Work instruction: Beginning with the first line, retype exactly the records below up to and including the line with "recette depuis longtemps !!!!"; pictures do not belong in the copy.

====== Provided records

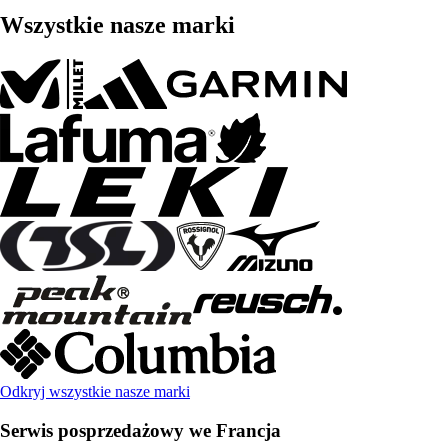
Wszystkie nasze marki
Odkryj wszystkie nasze marki
Serwis posprzedażowy we Francja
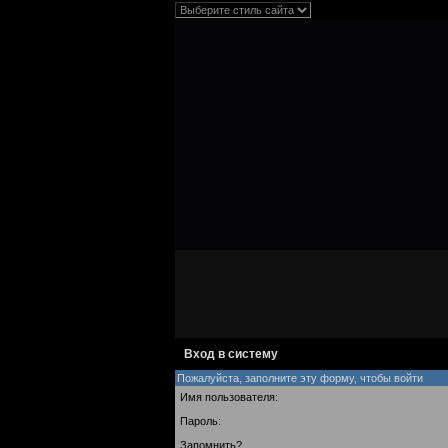
Вход в систему
Пожалуйста, заполните эту форму, чтобы войти
Имя пользователя:
Пароль:
Запомнить?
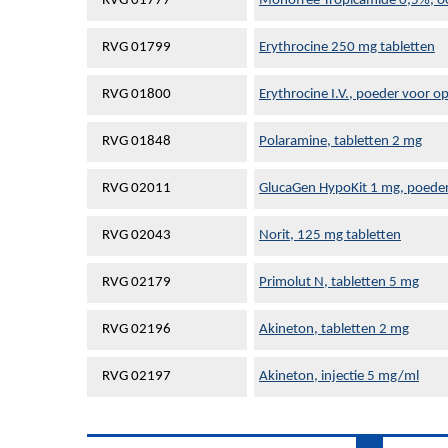
RVG 01777
Monofree Tropicamide 0,5%, o
RVG 01799
Erythrocine 250 mg tabletten
RVG 01800
Erythrocine I.V., poeder voor op
RVG 01848
Polaramine, tabletten 2 mg
RVG 02011
GlucaGen HypoKit 1 mg, poeder 
RVG 02043
Norit, 125 mg tabletten
RVG 02179
Primolut N, tabletten 5 mg
RVG 02196
Akineton, tabletten 2 mg
RVG 02197
Akineton, injectie 5 mg/ml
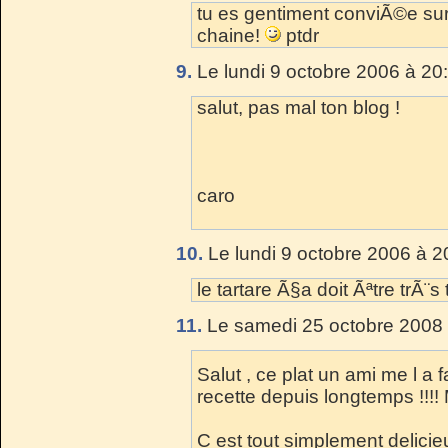
tu es gentiment conviÃ©e s
chaine!
ptdr
9.
Le lundi 9 octobre 2006 à 20
salut, pas mal ton blog !
caro
10.
Le lundi 9 octobre 2006 à 2
le tartare Ã§a doit Ãªtre trÃ¨
11.
Le samedi 25 octobre 2008 
Salut , ce plat un ami me l a f
recette depuis longtemps !!!!
C est tout simplement delicieu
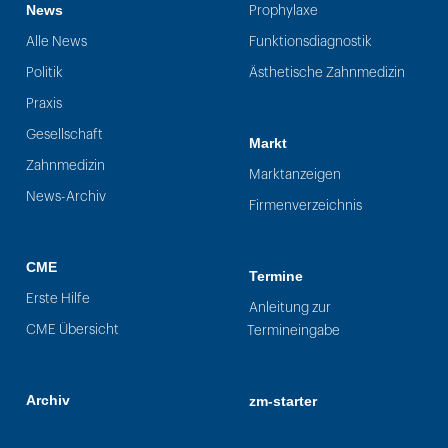
News
Prophylaxe
Alle News
Funktionsdiagnostik
Politik
Ästhetische Zahnmedizin
Praxis
Gesellschaft
Markt
Zahnmedizin
Marktanzeigen
News-Archiv
Firmenverzeichnis
CME
Termine
Erste Hilfe
Anleitung zur
CME Übersicht
Termineingabe
Archiv
zm-starter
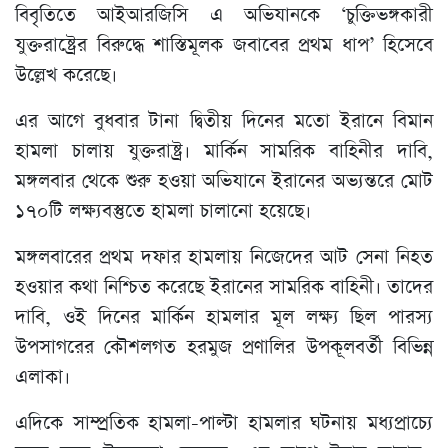
বিবৃতিতে আইআরজিসি এ অভিযানকে ‘চুক্তিভঙ্গকারী
যুক্তরাষ্ট্রের বিরুদ্ধে শাস্তিমূলক জবাবের প্রথম ধাপ’ হিসেবে
উল্লেখ করেছে।
এর আগে বুধবার টানা দ্বিতীয় দিনের মতো ইরানে বিমান
হামলা চালায় যুক্তরাষ্ট্র। মার্কিন সামরিক বাহিনীর দাবি,
মঙ্গলবার থেকে শুরু হওয়া অভিযানে ইরানের অভ্যন্তরে মোট
১৭০টি লক্ষ্যবস্তুতে হামলা চালানো হয়েছে।
মঙ্গলবারের প্রথম দফার হামলায় নিজেদের আট সেনা নিহত
হওয়ার কথা নিশ্চিত করেছে ইরানের সামরিক বাহিনী। তাদের
দাবি, ওই দিনের মার্কিন হামলার মূল লক্ষ্য ছিল পারস্য
উপসাগরের কৌশলগত হরমুজ প্রণালির উপকূলবর্তী বিভিন্ন
এলাকা।
এদিকে সাম্প্রতিক হামলা-পাল্টা হামলার ঘটনায় মধ্যপ্রাচ্যে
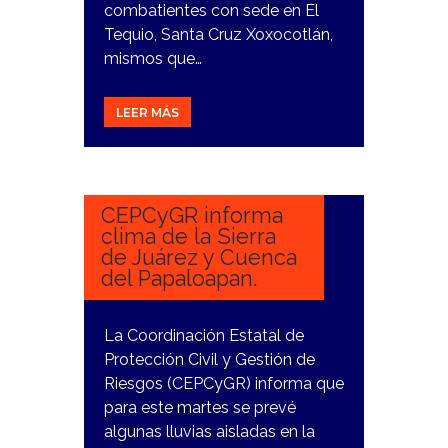
combatientes con sede en El
Tequio, Santa Cruz Xoxocotlán,
mismos que…
LEER MÁS
26
MARZO,
2024
CEPCyGR informa
clima de la Sierra
de Juárez y Cuenca
del Papaloapan.
La Coordinación Estatal de
Protección Civil y Gestión de
Riesgos (CEPCyGR) informa que
para este martes se prevé
algunas lluvias aisladas en la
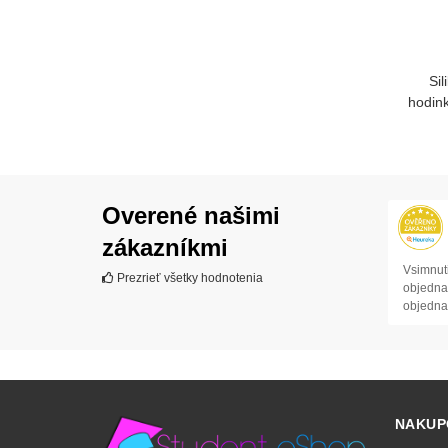
Si
hodin
Overené našimi
zákazníkmi
Vsimnuti
Prezrieť všetky hodnotenia
objednav
objedna
NAKUP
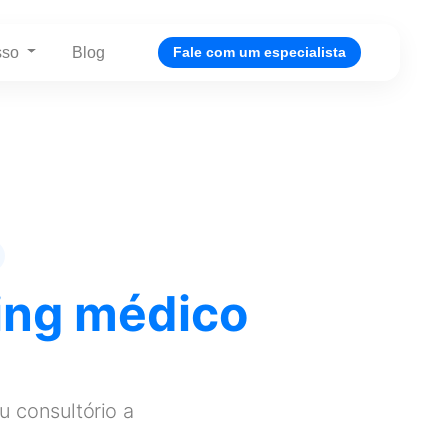
sso
Blog
Fale com um especialista
ing médico
 consultório a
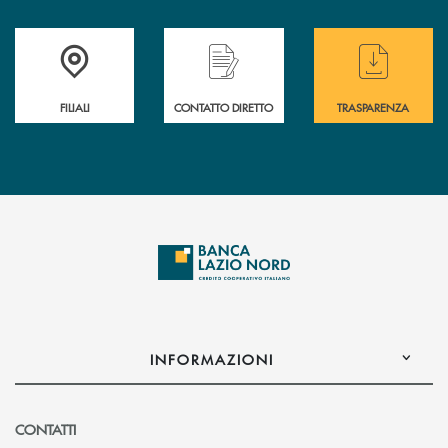
Trova la filiale più vicina a te
Hai bisogno di assistenza immediata ?
Hai bisogno di alcuni
FILIALI
CONTATTO DIRETTO
TRASPARENZA
INFORMAZIONI
CONTATTI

============

Expected answer:
Wszystkie nasze marki
Odkryj wszystkie nasze marki
Serwis posprzedażowy we Francja
Вход в систему
Пожалуйста, заполните эту форму, чтобы войти
Имя пользователя:
Пароль:
Запомнить?
RVG 01777
Monofree Tropicamide 0,5%, o
RVG 01799
Erythrocine 250 mg tabletten
RVG 01800
Erythrocine I.V., poeder voor op
RVG 01848
Polaramine, tabletten 2 mg
RVG 02011
GlucaGen HypoKit 1 mg, poeder 
RVG 02043
Norit, 125 mg tabletten
RVG 02179
Primolut N, tabletten 5 mg
RVG 02196
Akineton, tabletten 2 mg
RVG 02197
Akineton, injectie 5 mg/ml
tu es gentiment conviÃ©e s
chaine!
ptdr
9.
Le lundi 9 octobre 2006 à 20
salut, pas mal ton blog !
caro
10.
Le lundi 9 octobre 2006 à 2
le tartare Ã§a doit Ãªtre trÃ¨
11.
Le samedi 25 octobre 2008 
Salut , ce plat un ami me l a f
recette depuis longtemps !!!!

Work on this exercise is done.